(Stored entries)
>>>>>

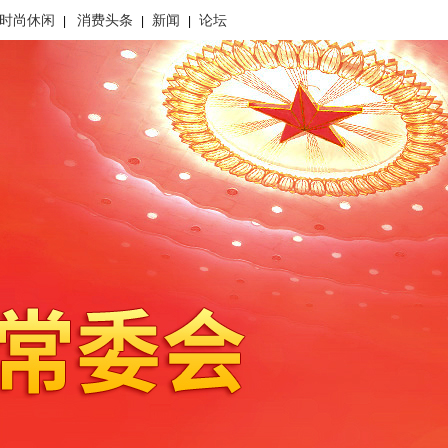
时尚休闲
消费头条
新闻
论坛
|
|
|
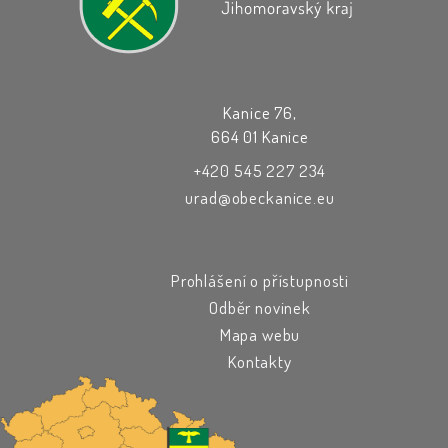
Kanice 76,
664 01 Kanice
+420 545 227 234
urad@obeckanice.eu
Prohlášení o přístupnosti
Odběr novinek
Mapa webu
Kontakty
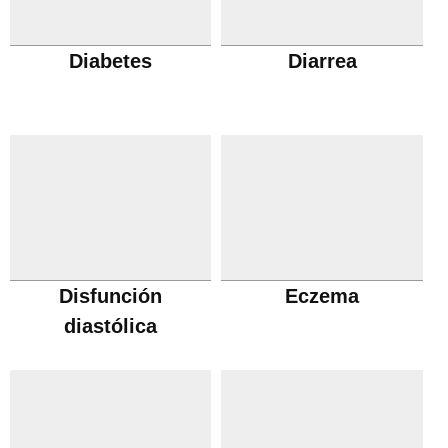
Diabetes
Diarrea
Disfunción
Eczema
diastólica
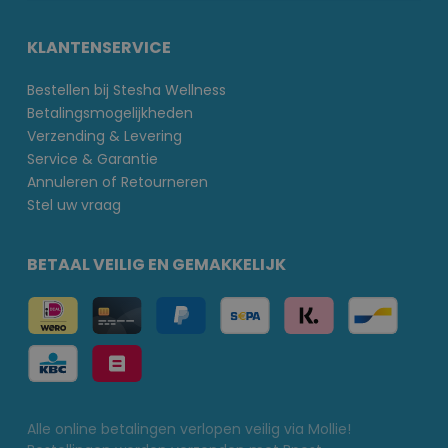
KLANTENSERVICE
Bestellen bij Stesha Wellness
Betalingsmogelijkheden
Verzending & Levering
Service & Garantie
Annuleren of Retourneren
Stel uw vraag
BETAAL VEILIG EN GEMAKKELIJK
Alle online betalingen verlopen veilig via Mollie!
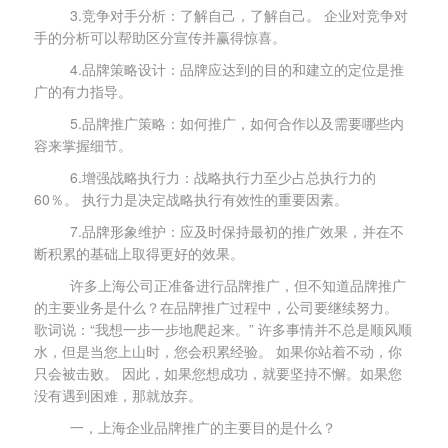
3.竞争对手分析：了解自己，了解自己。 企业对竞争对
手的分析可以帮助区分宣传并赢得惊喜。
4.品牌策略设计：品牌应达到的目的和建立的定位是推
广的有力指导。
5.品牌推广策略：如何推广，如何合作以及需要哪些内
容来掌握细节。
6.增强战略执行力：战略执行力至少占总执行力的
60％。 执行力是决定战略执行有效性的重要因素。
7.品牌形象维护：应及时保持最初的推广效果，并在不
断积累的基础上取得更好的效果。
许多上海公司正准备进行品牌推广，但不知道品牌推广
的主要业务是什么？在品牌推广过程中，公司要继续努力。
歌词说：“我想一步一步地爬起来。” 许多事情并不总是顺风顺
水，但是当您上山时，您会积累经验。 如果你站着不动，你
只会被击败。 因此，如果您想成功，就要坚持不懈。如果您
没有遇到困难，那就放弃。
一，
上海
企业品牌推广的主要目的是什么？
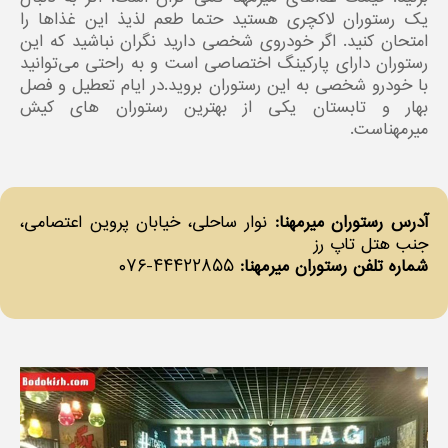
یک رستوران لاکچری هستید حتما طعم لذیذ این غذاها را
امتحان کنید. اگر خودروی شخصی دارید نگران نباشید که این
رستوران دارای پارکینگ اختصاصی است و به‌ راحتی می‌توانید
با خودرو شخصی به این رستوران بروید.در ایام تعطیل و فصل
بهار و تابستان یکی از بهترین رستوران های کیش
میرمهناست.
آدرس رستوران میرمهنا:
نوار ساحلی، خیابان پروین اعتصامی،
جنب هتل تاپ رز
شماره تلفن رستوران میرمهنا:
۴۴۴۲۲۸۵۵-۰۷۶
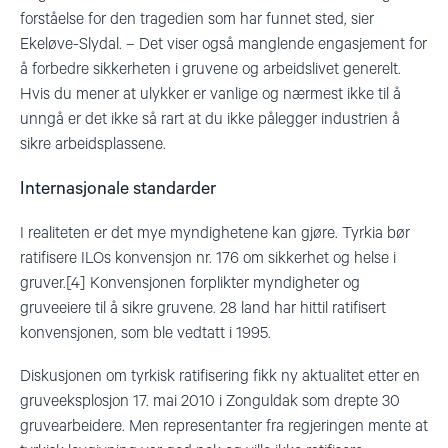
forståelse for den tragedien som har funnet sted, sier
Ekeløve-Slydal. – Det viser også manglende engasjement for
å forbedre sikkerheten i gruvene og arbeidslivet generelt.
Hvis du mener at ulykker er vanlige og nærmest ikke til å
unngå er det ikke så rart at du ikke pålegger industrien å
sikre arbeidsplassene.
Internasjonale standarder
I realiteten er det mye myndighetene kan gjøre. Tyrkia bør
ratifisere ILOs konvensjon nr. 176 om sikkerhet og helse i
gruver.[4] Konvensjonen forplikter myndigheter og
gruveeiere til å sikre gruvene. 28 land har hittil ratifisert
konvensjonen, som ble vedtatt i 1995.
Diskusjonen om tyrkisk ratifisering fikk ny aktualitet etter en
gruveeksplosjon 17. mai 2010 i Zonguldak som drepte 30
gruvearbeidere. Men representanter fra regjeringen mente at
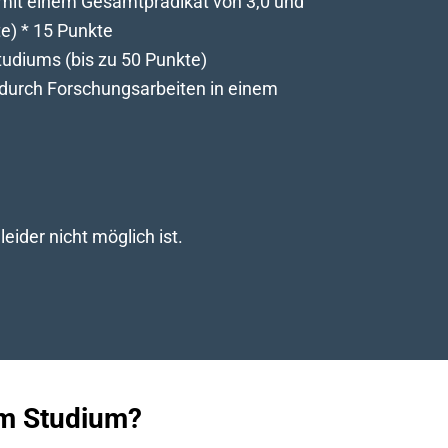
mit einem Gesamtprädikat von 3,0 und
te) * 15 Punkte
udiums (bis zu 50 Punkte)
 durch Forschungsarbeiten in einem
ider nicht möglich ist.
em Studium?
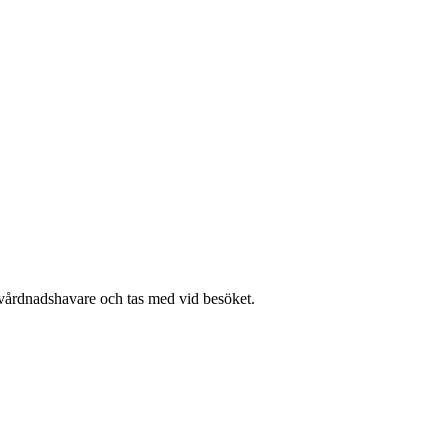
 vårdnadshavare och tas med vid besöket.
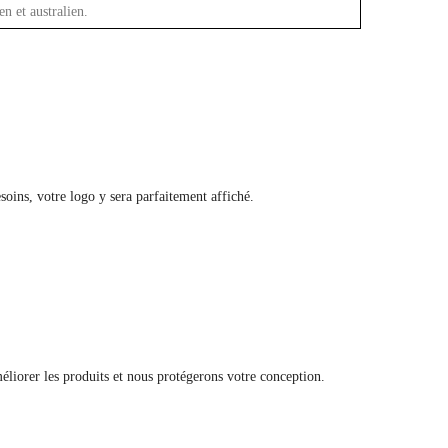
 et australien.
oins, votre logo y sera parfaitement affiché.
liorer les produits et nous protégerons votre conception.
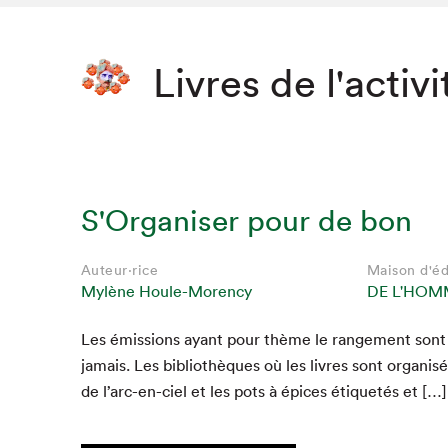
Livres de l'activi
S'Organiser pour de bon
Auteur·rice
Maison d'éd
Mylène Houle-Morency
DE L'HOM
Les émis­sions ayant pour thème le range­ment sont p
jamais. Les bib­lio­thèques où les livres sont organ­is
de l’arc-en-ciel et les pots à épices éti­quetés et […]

<<<<<

Work to complete: Set down the entries shown above once more, exactly as they read, but without pictures.

Answer box:
时尚休闲
消费头条
新闻
论坛
|
|
|
Kanice 76,
664 01 Kanice
+420 545 227 234
urad@obeckanice.eu
Prohlášení o přístupnosti
Odběr novinek
Mapa webu
Kontakty
Diabetes
Diarrea
Disfunción
Eczema
diastólica
KLANTENSERVICE
Bestellen bij Stesha Wellness
Betalingsmogelijkheden
Verzending & Levering
Service & Garantie
Annuleren of Retourneren
Stel uw vraag
BETAAL VEILIG EN GEMAKKELIJK
Alle online betalingen verlopen veilig via Mollie!
3.竞争对手分析：了解自己，了解自己。 企业对竞争对
手的分析可以帮助区分宣传并赢得惊喜。
4.品牌策略设计：品牌应达到的目的和建立的定位是推
广的有力指导。
5.品牌推广策略：如何推广，如何合作以及需要哪些内
容来掌握细节。
6.增强战略执行力：战略执行力至少占总执行力的
60％。 执行力是决定战略执行有效性的重要因素。
7.品牌形象维护：应及时保持最初的推广效果，并在不
断积累的基础上取得更好的效果。
许多上海公司正准备进行品牌推广，但不知道品牌推广
的主要业务是什么？在品牌推广过程中，公司要继续努力。
歌词说：“我想一步一步地爬起来。” 许多事情并不总是顺风顺
水，但是当您上山时，您会积累经验。 如果你站着不动，你
只会被击败。 因此，如果您想成功，就要坚持不懈。如果您
没有遇到困难，那就放弃。
一，
上海
企业品牌推广的主要目的是什么？
یک رستوران لاکچری هستید حتما طعم لذیذ این غذاها را
امتحان کنید. اگر خودروی شخصی دارید نگران نباشید که این
رستوران دارای پارکینگ اختصاصی است و به‌ راحتی می‌توانید
با خودرو شخصی به این رستوران بروید.در ایام تعطیل و فصل
بهار و تابستان یکی از بهترین رستوران های کیش
میرمهناست.
آدرس رستوران میرمهنا:
نوار ساحلی، خیابان پروین اعتصامی،
جنب هتل تاپ رز
شماره تلفن رستوران میرمهنا:
۴۴۴۲۲۸۵۵-۰۷۶
forståelse for den tragedien som har funnet sted, sier
Ekeløve-Slydal. – Det viser også manglende engasjement for
å forbedre sikkerheten i gruvene og arbeidslivet generelt.
Hvis du mener at ulykker er vanlige og nærmest ikke til å
unngå er det ikke så rart at du ikke pålegger industrien å
sikre arbeidsplassene.
Internasjonale standarder
I realiteten er det mye myndighetene kan gjøre. Tyrkia bør
ratifisere ILOs konvensjon nr. 176 om sikkerhet og helse i
gruver.[4] Konvensjonen forplikter myndigheter og
gruveeiere til å sikre gruvene. 28 land har hittil ratifisert
konvensjonen, som ble vedtatt i 1995.
Diskusjonen om tyrkisk ratifisering fikk ny aktualitet etter en
gruveeksplosjon 17. mai 2010 i Zonguldak som drepte 30
gruvearbeidere. Men representanter fra regjeringen mente at
mit einem Gesamtprädikat von 3,0 und
te) * 15 Punkte
udiums (bis zu 50 Punkte)
 durch Forschungsarbeiten in einem
ider nicht möglich ist.
em Studium?
 vårdnadshavare och tas med vid besöket.
 et australien.
oins, votre logo y sera parfaitement affiché.
liorer les produits et nous protégerons votre conception.
Livres de l'activi
S'Organiser pour de bon
Auteur·rice
Maison d'éd
Mylène Houle-Morency
DE L'HOM
Les émis­sions ayant pour thème le range­ment sont p
jamais. Les bib­lio­thèques où les livres sont organ­is
de l’arc-en-ciel et les pots à épices éti­quetés et […]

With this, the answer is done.